At the moment of confession, there’s a possibility of the reader being asked to judge for her/himself, but that is quickly closed off when Lacroix and Emily make love, and Lacroix thereby realizes Emily doesn’t think he’s a monster. (checks out, Lacroix. She likes you). He lets himself off the hook, or she does.
There’s a beautifully done set-up here, wherein Emily is gradually revealed to have poor and deteriorating eyesight. Lacroix accompanies her to Glasgow to have eye surgery to correct the problem. Is the surgery a success? Will she be able to “see?” After Lacroix’s confession, she “sees” very well, offering redemption.

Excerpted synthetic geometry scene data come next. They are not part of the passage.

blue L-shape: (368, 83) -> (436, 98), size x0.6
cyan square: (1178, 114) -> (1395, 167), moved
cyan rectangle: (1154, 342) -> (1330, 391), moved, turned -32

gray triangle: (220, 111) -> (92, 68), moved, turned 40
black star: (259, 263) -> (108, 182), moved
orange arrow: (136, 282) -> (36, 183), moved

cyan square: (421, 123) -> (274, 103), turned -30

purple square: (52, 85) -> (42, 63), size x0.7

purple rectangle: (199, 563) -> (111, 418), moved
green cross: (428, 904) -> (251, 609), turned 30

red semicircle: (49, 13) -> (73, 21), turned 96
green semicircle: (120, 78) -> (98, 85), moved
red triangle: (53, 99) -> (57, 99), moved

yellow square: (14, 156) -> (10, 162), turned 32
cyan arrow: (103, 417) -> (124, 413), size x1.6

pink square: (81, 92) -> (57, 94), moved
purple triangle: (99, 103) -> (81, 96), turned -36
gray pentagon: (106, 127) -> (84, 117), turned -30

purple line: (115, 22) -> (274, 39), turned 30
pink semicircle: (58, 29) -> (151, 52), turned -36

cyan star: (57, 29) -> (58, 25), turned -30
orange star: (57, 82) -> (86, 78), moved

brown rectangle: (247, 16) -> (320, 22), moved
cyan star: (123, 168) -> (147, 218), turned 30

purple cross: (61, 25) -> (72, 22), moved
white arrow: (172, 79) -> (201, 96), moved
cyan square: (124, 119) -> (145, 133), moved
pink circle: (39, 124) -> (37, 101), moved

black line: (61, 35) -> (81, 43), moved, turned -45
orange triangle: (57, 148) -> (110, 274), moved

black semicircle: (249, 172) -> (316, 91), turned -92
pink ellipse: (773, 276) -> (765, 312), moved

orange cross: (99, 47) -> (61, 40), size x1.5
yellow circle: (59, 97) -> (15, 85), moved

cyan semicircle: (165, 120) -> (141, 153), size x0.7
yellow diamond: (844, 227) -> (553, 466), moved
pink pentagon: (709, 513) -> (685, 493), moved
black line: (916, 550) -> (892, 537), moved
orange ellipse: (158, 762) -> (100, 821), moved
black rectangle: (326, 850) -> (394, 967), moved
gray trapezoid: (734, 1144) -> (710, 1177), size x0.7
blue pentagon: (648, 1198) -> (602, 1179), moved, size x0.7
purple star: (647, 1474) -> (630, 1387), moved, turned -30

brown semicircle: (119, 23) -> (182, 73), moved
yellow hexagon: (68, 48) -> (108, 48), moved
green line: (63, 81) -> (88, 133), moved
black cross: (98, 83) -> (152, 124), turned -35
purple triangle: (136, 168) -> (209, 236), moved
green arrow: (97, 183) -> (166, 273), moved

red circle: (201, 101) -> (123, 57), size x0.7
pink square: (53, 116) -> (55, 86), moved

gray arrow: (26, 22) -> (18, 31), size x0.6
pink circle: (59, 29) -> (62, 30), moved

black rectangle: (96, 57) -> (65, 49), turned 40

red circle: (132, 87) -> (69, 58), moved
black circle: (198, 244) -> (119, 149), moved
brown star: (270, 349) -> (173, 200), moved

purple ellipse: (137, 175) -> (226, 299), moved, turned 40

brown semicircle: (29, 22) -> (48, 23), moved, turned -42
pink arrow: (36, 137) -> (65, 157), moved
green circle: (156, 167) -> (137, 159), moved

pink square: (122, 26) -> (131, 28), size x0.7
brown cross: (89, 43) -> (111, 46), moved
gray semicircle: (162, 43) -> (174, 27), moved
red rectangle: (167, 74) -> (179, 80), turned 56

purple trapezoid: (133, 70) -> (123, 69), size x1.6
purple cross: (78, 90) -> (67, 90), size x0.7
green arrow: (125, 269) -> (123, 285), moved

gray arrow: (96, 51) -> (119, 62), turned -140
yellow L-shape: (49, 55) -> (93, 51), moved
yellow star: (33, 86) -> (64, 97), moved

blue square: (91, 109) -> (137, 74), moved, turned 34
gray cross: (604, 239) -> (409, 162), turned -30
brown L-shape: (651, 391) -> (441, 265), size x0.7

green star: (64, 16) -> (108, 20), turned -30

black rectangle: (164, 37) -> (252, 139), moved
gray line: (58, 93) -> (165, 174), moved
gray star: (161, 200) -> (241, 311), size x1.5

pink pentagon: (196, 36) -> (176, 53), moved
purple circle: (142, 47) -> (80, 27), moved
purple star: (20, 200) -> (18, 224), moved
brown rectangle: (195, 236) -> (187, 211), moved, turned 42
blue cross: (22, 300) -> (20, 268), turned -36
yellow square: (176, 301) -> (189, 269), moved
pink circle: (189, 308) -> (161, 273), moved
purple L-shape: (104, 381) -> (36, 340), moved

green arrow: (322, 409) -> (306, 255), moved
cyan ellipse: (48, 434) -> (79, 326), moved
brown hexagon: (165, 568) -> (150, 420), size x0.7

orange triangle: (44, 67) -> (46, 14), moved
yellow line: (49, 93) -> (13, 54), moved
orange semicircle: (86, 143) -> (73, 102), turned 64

And the story takes a while to establish that Calley is a monster. Is he misunderstood? The story presents some explanation as to why Calley is such a sociopath (troubled childhood). But his behavior as an adult closes off much meaning making and/or forgiveness. Throughout the novel, his character becomes less complex and more one-dimensional.
The story frames Lacroix as good and Calley as evil. Lacroix acts heroically to protect the British sailor who is on the run from the Royal Navy. Calley brutally assaults the hapless Nell and William Swann to get information on Lacroix’s whereabouts. He becomes increasingly deranged in his pursuit of Lacroix and eventually, assaults another likable character and murders his own companion Medina, thereby compromising the success of his mission.
The reader is shown a side of both characters that makes the narrator’s unspoken case. Sides that might contradict this case are omitted. The “deck is stacked” for Lacroix and against Calley.
Lacroix’s actions in Spain are not admirable, but in the context of other “good” deeds he does and his general behavior, I think most readers would be willing to forgive him. This is what is meant by closing meaning.
What might be an alternative that would tilt the text more toward “writerly?” Perhaps, if the narrator was shown to be fallible. Let’s say if Calley suddenly did a noble deed, (rescuing Spot?) and the narrator “stepped into” the action as a character who admitted he’d misjudged Calley. That would shake things up.
But in Now, I appreciate the narrator’s confidence and reliability.